As anybody who’s read my work knows, I’m fascinated by the utopianism that springs up whenever a major new technology comes along. I recently picked up a collection of essays on this theme, called Imagining Tomorrow, which was published in 1986 by the MIT Press. One of the essays, by Susan J. Douglas, looks at the excitement set off by Marconi’s introduction of radio – the “wireless telegraph” – to the American public in 1899. “Wireless held a special place in the American imagination precisely because it married idealism and adventure with science,” she writes.
The invention stirred dreams of a more perfect world, expressed in language that won’t sound unfamiliar to today’s readers:
Popular Science Monthly observed: “The nerves of the whole world are, so to speak, being bound together, so that a touch in one country is transmitted instantly to a far-distant one.” Implicit in this organic metaphor was the belief that a world so physically connected would become a spiritual whole with common interests and goals. The New York Times added: “Nothing so fosters and promotes a mutual understanding and a community of sentiment and interests as cheap, speedy and convenient communication.” Articles suggested that this technology could make men more rational; with better communications available, misunderstandings could be avoided. These visions suggested that machines, by themselves, could change history; the right invention could help people overcome human foibles and weaknesses.
The Atlantic Monthly even published a sonnet titled “Wireless Telegraphy” that ended with these lines:
Somewhere beyond the league-long silences,
Somewhere across the spaces of the years,
A heart will thrill to thee, a voice will bless,
Love will awake and life be perfected!
The rise of wireless also set off a popular movement to democratize media, as hundreds of thousands of “amateur operators” took to the airwaves. It was the original blogosphere. “On every night after dinner,” wrote Francis Collins in the 1912 book Wireless Man, “the entire country becomes a vast whispering gallery.” The amateurs, Douglas reports, “claimed to be surrogates for ‘the people.'”
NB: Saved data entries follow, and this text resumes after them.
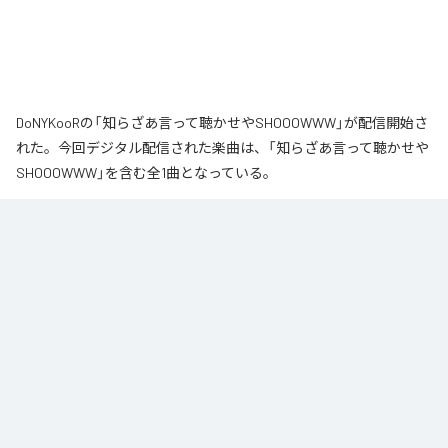
DoNYKooRの「知らざあ言って聴かせやSHOOOWWW」が配信開始さ
れた。今回デジタル配信された楽曲は、「知らざあ言って聴かせや
SHOOOWWW」を含む全1曲となっている。
なお「
知らざあ言って聴かせやSHOOOWWW
」は、
Apple Music
、
Spotify
、
LINE MUSIC
、
YouTube Music
、
Amazon Music Unlimited
など
の音楽配信サービスで聴くことができる。
各配信サービス：
知らざあ言って聴かせやSHOOOWWW
1
：
知らざあ言って聴かせやSHOOOWWW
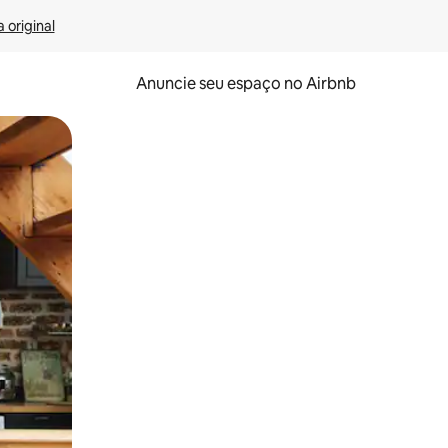
 original
Anuncie seu espaço no Airbnb
 deslizando o dedo na tela.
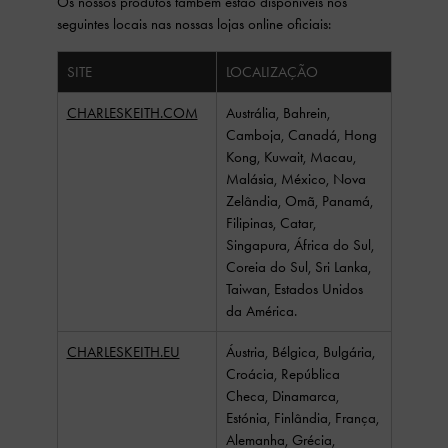
Os nossos produtos também estão disponíveis nos
seguintes locais nas nossas lojas online oficiais:
SITE
LOCALIZAÇÃO
CHARLESKEITH.COM
Austrália, Bahrein,
Camboja, Canadá, Hong
Kong, Kuwait, Macau,
Malásia, México, Nova
Zelândia, Omã, Panamá,
Filipinas, Catar,
Singapura, África do Sul,
Coreia do Sul, Sri Lanka,
Taiwan, Estados Unidos
da América.
CHARLESKEITH.EU
Áustria, Bélgica, Bulgária,
Croácia, República
Checa, Dinamarca,
Estónia, Finlândia, França,
Alemanha, Grécia,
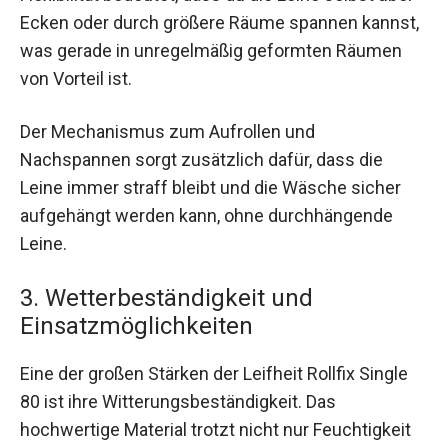
Ecken oder durch größere Räume spannen kannst,
was gerade in unregelmäßig geformten Räumen
von Vorteil ist.
Der Mechanismus zum Aufrollen und
Nachspannen sorgt zusätzlich dafür, dass die
Leine immer straff bleibt und die Wäsche sicher
aufgehängt werden kann, ohne durchhängende
Leine.
3. Wetterbeständigkeit und
Einsatzmöglichkeiten
Eine der großen Stärken der Leifheit Rollfix Single
80 ist ihre Witterungsbeständigkeit. Das
hochwertige Material trotzt nicht nur Feuchtigkeit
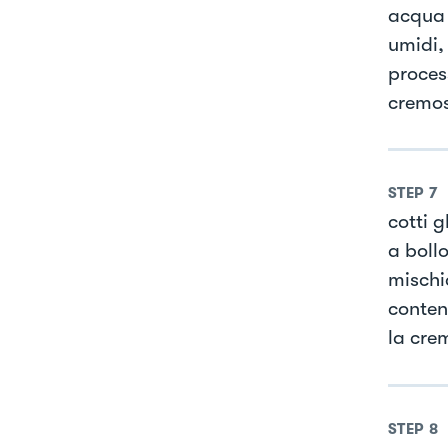
acqua 
umidi,
proces
cremos
STEP
7
cotti 
a boll
mischia
conten
la crem
STEP
8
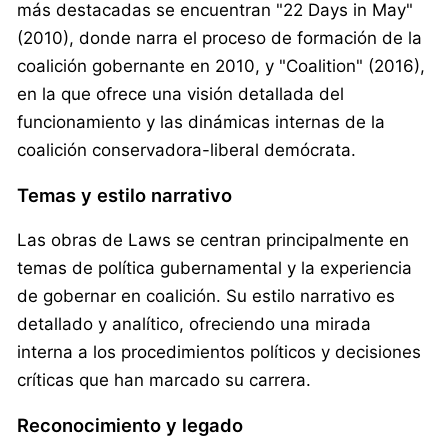
más destacadas se encuentran "22 Days in May"
(2010), donde narra el proceso de formación de la
coalición gobernante en 2010, y "Coalition" (2016),
en la que ofrece una visión detallada del
funcionamiento y las dinámicas internas de la
coalición conservadora-liberal demócrata.
Temas y estilo narrativo
Las obras de Laws se centran principalmente en
temas de política gubernamental y la experiencia
de gobernar en coalición. Su estilo narrativo es
detallado y analítico, ofreciendo una mirada
interna a los procedimientos políticos y decisiones
críticas que han marcado su carrera.
Reconocimiento y legado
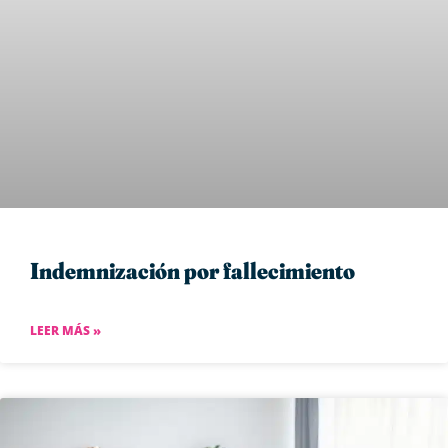
Indemnización por fallecimiento
LEER MÁS »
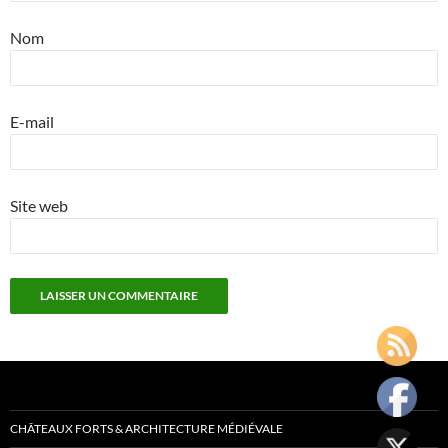
Nom
E-mail
Site web
CHÂTEAUX FORTS & ARCHITECTURE MÉDIÉVALE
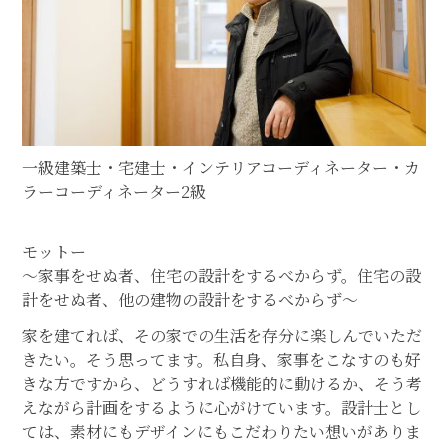
一級建築士・宅建士・インテリアコーディネーター・カ
ラーコーディネーター2級
モットー
～家事をせぬ者、住宅の設計をするべからず。住宅の設
計をせぬ者、他の建物の設計をするべからず～
家を建てれば、その家での生活を存分に楽しんでいただ
きたい。そう思ってます。私自身、家事をこなすのも好
きな方ですから、どうすれば機能的に動けるか、そう考
えながら計画をするように心がけています。設計士とし
ては、素材にもデザインにもこだわりたい想いがありま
But it didn’t last. By the 1920s, radio had become “firmly embedded in a corporate grid.” People happily went back to being passive consumers: “In the 1920s there was little mention of world peace or of anyone’s ability to track down a long-lost friend or relative halfway around the world. In fact, there were not many thousands of message senders, only a few … Thus, through radio, Americans would not transcend the present or circumvent corporate networks. In fact they would be more closely tied to both.”